In a speech defending the government’s changes to welfare, the prime minister will say he is in effect abolishing youth unemployment, and wants to “get rid of that well-worn path from the school gate, down to the Job Centre, and on to a life on benefits”.
Cameron will also praise the extension of universal credit, even though it is not yet available to families with children. He is also expected to set out how some benefits would be made conditional on drug addicts and the obese seeking treatment.
The Conservatives had previously announced plans to limit jobseeker’s allowance for 18- to 21-year-olds to six months before they were required to undertake community work.
But Cameron will today scrap the idea of an initial six-month period on the dole, and instead say the young unemployed should immediately be put into community work if they want to claim any benefit.
There are currently some 50,000 new claims a year from 18- to 21-year-olds who have not been in employment, education or training, about 10% of the total.
They will be expected to go on to a version of the existing community work placements programme for the long-term unemployed, which can include making meals for older people or working for local charities, typically for three months.
The Department for Work and Pensions says community ork placements have proven more effective in moving claimants off benefits than the normal Jobcentre Plus signing-on regime. It claims one pilot in London specifically with day-one work requirements proved even more successful.
At current volumes the policy would cost about £20m to deliver, paid for from the initial savings generated by the rollout of universal credit.
The proposal is separate from the Work Programme, which is aimed at 18-24 year olds on jobseeker’s allowance for more than nine months. The basic jobseeker’s allowance is worth £57.35 a week for 18 to 24 year olds and £72.40 for those aged over 25.
Ed Miliband promised in a speech in June that a Labour government would also abolish the jobseeker’s allowance for 18-21 year olds, although he said any dole, subject to some conditions, would be dependent on undertaking training, rather than community work.
Cameron will say the reforms are not just about saving money. In the speech in Sussex, he will say: “We are taking further steps to help young people make something of their lives. Our goal in the next parliament is effectively to abolish long-term youth unemployment.
“For those 18-21 year-olds who have not been in employment, training or education for six months before they sign on, we are going to take intensive action.
“What these young people need is work experience, and the order and discipline of turning up for work each day. So a Conservative government would require them to do daily community work from the very start of their claim, as well as searching for work.

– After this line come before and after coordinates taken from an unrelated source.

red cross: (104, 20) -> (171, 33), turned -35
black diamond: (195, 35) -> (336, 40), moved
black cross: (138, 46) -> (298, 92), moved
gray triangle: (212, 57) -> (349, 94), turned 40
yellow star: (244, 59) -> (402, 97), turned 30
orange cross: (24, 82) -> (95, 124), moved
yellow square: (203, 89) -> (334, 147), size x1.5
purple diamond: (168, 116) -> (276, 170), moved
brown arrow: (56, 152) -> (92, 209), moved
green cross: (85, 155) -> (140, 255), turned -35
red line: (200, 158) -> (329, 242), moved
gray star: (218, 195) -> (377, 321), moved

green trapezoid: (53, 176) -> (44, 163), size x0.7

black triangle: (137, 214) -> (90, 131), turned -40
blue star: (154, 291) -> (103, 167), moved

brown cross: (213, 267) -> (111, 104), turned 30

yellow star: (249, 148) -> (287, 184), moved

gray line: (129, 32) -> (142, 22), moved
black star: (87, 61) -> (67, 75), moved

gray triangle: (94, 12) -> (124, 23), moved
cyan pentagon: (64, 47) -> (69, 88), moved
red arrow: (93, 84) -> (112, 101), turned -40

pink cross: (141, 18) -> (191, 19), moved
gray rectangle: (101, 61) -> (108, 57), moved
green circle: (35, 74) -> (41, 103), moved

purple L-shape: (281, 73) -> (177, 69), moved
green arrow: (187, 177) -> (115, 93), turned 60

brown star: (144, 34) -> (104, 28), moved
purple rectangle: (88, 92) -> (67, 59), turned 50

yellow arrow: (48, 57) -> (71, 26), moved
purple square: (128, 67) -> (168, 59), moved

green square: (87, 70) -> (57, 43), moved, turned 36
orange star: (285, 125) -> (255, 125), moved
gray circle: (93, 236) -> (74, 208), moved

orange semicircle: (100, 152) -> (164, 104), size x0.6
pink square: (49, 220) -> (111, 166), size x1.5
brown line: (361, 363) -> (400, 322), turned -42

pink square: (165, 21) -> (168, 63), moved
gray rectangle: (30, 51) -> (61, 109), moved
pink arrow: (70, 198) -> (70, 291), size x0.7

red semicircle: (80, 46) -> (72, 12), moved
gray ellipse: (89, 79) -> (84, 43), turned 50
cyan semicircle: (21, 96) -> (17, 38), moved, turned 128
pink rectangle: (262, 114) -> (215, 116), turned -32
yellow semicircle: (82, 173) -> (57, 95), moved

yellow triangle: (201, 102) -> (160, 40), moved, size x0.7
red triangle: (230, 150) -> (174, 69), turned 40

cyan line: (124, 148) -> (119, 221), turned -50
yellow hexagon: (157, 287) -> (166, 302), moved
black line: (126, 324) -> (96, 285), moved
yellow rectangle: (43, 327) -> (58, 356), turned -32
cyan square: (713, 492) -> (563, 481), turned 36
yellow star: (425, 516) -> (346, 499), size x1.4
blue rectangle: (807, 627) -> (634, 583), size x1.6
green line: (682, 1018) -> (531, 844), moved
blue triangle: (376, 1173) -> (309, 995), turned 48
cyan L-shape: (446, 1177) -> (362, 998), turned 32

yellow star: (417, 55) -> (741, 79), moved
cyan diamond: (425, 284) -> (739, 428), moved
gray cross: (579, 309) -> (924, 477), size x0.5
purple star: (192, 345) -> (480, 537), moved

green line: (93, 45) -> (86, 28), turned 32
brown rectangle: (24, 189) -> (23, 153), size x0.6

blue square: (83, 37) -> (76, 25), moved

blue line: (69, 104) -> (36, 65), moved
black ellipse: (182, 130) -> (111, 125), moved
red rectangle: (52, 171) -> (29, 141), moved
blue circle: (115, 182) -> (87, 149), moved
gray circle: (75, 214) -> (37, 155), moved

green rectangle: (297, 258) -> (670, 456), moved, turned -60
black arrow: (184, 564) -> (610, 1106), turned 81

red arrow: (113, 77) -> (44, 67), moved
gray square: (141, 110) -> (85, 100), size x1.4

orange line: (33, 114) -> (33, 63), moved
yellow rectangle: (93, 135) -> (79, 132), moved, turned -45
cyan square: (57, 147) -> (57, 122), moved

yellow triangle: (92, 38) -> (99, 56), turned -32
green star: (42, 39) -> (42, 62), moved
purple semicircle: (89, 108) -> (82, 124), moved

“From day one they must realise that welfare is not a one-way street. Yes, we will help them, but there is no more something for nothing. They must give back to their community too.”
The Conservatives have already announced that they would abolish housing benefit for 18 to 21 year olds.
The chancellor, George Osborne, defended ending housing benefit for under-21s during the Conservative conference, saying: “It is not acceptable for young people under the age of 21 to go straight from school on to benefits and into a home paid for through housing benefit – benefit funded by other people who are working.”